I’m a party-pooper by nature, so the first thing I did was attempt to pick apart what few details have been released so far via Game Informer’s announcement and their already-leaked June cover story on the subject. Let’s begin, shall we?
The Elder Scrolls Online will take place over most of Tamriel about a thousand years before the events of Skyrim, placing us towards the end of the Second Era (according to some calculations, roundabouts 2E 531)—a few hundred years before any of the other titles in the series. Several factions are warring for power over Cyrodiil , but apparently the main baddie is Molag Bal, who is working with the ever-familiar Mannimarco to suck all of Tamriel into Oblivion—presumably into his own realm, which is called Coldharbour and is a corrupted mirror image of the world under his reign.
But here’s the thing—so far as Elder Scrolls nerds are concerned, this event has never ever been mentioned. The most we’ve ever read of Coldharbour was simply a visual description, and well, struggles between Daedra and the Mundas are pretty well documented in the lore. I mean, I’m pretty sure that even if none of the series’ many scholars had thought to record that one time when everyone in Tamriel was suddenly sucked into a realm “spattered with blood and excrement,” then at the very least the story would have lived on through bard songs, or one of those four thousand-year-old wizards would have remembered it and maybe mentioned it to someone.
The prevailing theory seems to be that Zenimax will work in a ‘Dragon Break’, a plot device which requires an explanation of its own—a Dragon Break is an occasion in which linear time breaks, becoming non-linear. The ‘Dragon’ refers to Akatosh, Dragon God of Time. The Unofficial Elder Scrolls Page wiki defines it best: “It is a re-alignment of time and space in response to an event which makes the normal continuity of reality impossible.” The series made use of this wibbly-wobbly-timey-wimey plot device as recently as in Skyrim so that the presence of Alduin would make some sort of sense.

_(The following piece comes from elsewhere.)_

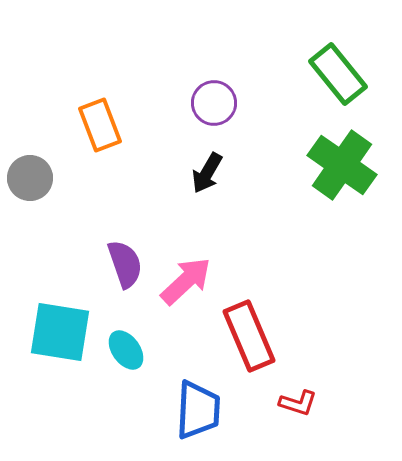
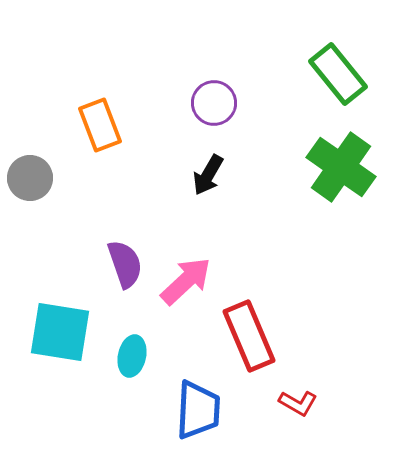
green cross: moved 1 px left, 2 px down
black arrow: moved 1 px right, 2 px down
cyan ellipse: moved 6 px right, 6 px down; rotated 48 degrees clockwise
red L-shape: rotated 12 degrees clockwise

Potentially the most documented Dragon Break in Elder Scrolls lore, however, is the Warp in the West, which made each possible ending of Daggerfall canon by claiming that all three endings had happened at once.
What I’m getting at here is that the only way I could see Molag Bal feasibly squeezing himself into the timeline of Tamriel’s Second Era along with one faction that wouldn’t have existed for another couple hundred years (The Aldmeri Dominion) and two factions that had never been mentioned at all (The Ebonheart Pact and The Daggerfall Covenant) is if the entire game takes place in some sort of alternate timeline or reality that isn’t strictly canon. Wow. That was a mouthful.
It’s not quite as elegant as writing a history that actually makes linear sense, but what can you do? For me, Bethesda and now Zenimax’s insistence upon adding new history to the series instead of just pulling from the crazy amount of in-game books bursting at the seams with untouched lore is odd. Especially when, to quote Adam Biessener’s feature that nobody’s supposed to have read yet (I’m sorry dude), “The powerful abilities conferred by [porphyric hemophilia and lycanthropy] are practically impossible to balance for a multi-player game without breaking the lore, which Zenimax Online is unwilling to do.” That a studio willing to play around with factions, wars, and questionable communications with Daedric Princes is worried about breaking vampire lore strikes me as bizarre…but in a strangely comforting sort of way. As in, maybe they really do have their shit together and we need to stop worrying and learn to love the Bal.
Regardless of nerdy lore implications making my head spin, I can’t help but be girlishly excited over the announcement and to see what Zenimax Online does to mix up the generic fantasy MMO formula.